【编者按】
英国哲学家约翰·洛克认为,儿童生来是一张白板,即他们的心灵壁橱是空的。这一观点影响了儿童文学叙述中对知识与经验的呈现方式。《儿童文学史:从<伊索寓言>到<哈利·波特>》的作者塞思·勒若认为,“在过去的三百年中,洛克的理论对私人指导与公众教育产生的影响,比任何其他教育家的影响都要大。如果说他的作品协助促进了儿童教育的发展,那么它同样促成了儿童文学的形成。”此处摘发这本书中的相关论述。
“儿童,”18世纪早期教育家约翰·克拉克写道,“是这个世界的陌生人。”他们生来没有思想,通过经验学习。他们的“第一位相识……是可感物体,这些物体必定用各种不同的观念,将空空的心灵壁橱填满”。他继续说道:“教育的任务,就是陪伴和呵护,孩子们度过脆弱敏感的童年,庇护他们尚无警觉意识的单纯心灵(他们尚无能力感受事物的本质和因果联系),让他们不至于偏离轨道,沉迷于虚幻的感官快乐。”教育的最终目的在于“塑造心灵的美德”,而教学大纲(语言、历史、数学及修辞等)是通向这一最终目的的量化过程和形式。克拉克还说,人们或许会认为,鉴于教育是年轻人身心发展的中心环节,与这一主题相关的书籍想必“卷帙浩繁”。然而这样的书并不多,而且到最后,“在英语文献中,我还不知道哪一本像洛克先生的书一样值得精读”。
《教育漫话》
在洛克之前的时代几乎没有什么儿童书籍
约翰·克拉克与他的许多教育界同辈一样,早已被人遗忘。但约翰·洛克没有被人们忘记。在《人类理解论》(1690),或者更明确地说是在《教育漫话》(1692)中,洛克提出了一套关于教育的哲学理论。其主要观点是:人在出生时并不具备天赋观念,孩子们通过外部世界的经验进行学习,图片、玩具和模型能够帮助孩子学习字词和概念,教育应寓教于乐。

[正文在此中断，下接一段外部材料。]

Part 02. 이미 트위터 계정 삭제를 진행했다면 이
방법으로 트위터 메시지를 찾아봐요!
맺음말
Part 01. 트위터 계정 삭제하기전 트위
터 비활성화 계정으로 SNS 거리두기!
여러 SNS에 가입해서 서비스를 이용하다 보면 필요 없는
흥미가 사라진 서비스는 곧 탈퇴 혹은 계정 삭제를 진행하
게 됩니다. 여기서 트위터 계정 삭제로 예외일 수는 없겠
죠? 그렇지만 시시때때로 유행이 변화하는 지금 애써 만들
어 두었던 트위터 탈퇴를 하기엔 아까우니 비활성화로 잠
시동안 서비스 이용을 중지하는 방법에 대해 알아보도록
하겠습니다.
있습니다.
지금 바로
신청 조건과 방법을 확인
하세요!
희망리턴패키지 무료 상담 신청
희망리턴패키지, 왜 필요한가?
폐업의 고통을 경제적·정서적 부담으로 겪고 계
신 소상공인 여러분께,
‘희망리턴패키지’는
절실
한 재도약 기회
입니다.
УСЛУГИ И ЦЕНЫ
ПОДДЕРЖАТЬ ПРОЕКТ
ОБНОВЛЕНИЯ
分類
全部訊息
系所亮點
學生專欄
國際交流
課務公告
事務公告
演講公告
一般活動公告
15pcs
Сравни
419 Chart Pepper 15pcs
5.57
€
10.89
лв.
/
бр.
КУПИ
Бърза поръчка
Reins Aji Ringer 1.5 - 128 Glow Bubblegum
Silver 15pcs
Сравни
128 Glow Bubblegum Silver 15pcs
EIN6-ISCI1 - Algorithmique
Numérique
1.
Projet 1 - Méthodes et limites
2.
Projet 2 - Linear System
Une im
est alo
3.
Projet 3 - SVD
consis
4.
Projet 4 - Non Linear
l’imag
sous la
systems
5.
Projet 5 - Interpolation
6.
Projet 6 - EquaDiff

以此,在过去的三百年中,洛克的理论对私人指导与公众教育产生的影响,比任何其他教育家的影响都要大。不仅英国,连法国、德国、荷兰和美国,都尊崇洛克为教育理论和实践的开创性人物(或许可以说是教育理论和实践之父)。如果说他的作品协助促进了儿童教育的发展,那么它同样促成了儿童文学的形成。萨拉·特里默(Sarah Trimmer)女士于1802年写道,在洛克之前的时代几乎没有什么儿童书籍,然而,“当寓教于乐的想法……被洛克先生提出后,儿童书籍便应运而生”。通观整个18世纪乃至19世纪,儿童书籍都以洛克的哲学理论和心得体会为基本立足点。例如,他认为儿童生来是一张白板,即他们的心灵壁橱是空的。这一观点影响了文学叙述中对知识与经验的呈现方式。的确,可以说自18世纪早期以来,儿童文学的主导认识论便带有浓重的洛克色彩。在否定了具备天赋观念的可能性后,洛克及其追随者将儿童转换为教育的产物。而通过将教育聚焦于感性经验,儿童文学作家不断写出与世上各种事物的遭遇,作为成长的故事。不同于古老的中世纪传奇和班扬的《天路历程》,经验的发生次序并不是对预先存在的条件和信念的证明。同样地,不同于礼仪手册——它是先前社会教育的基础,洛克提出的行为模式并非单纯以建立一套端庄得体的行为范式为立足点。洛克式的叙述描绘了儿童对事物和行动如何反应、吸收以及表达反对。比如,童话书《小好人“两只鞋”》(Little Goody Two-Shoes,1765年由约翰·纽伯瑞首次出版)便讲述了一个小女孩在经历成长教育后,最终成为一名老师的故事。在这个故事中,有一回是小女孩帮助她的邻居收割草料,“多年以来,那些草料总是因为潮湿的气候而严重受损”,无法收割。因此,小女孩“发明了一种工具,指导他们在何时收割草料,能够确保其不变质”。长大后的小好人发明了晴雨表——由于它的有效应用,一些人视她为女巫。在此,技术并不是智慧的衡量依据,而是一种原始崇拜的标志。这个小小的细节也成为小说剧情的焦点,它充分体现了小好人作为经验主义教师的角色地位:一位世界的观察者、测量工具的发明者、迷信和古老的民间传说的反对者。
约翰·洛克
当然,从更大范围来说,洛克对整个英语文学史都产生了深远的影响。早在《小好人“两只鞋”》之前,笛福的《鲁滨孙漂流记》便遵循了洛克提出的许多原则,从小说通过叙述鲁滨孙掌握的技能来着重强调知识细节,到描写主人公需要与后来到他岛上的人签订书面契约的细节,无不体现了这一点。传统的“小说之兴起”这一概念便将洛克(以及清教徒)置于中心位置。正如伊恩·瓦特所论述的那样:
一开始,情节中的演员和他们的活动场景须被置于一种全新的文学视角之下:情节必须由特殊环境中的特殊人物演绎,不像过去,都是在大体合乎人类习俗的背景下,由几种普通类型的人出演。这种文学上的转向,与反对普遍性、强调特殊性的思想相一致,而这两点也是[洛克]哲学现实主义的基本特征。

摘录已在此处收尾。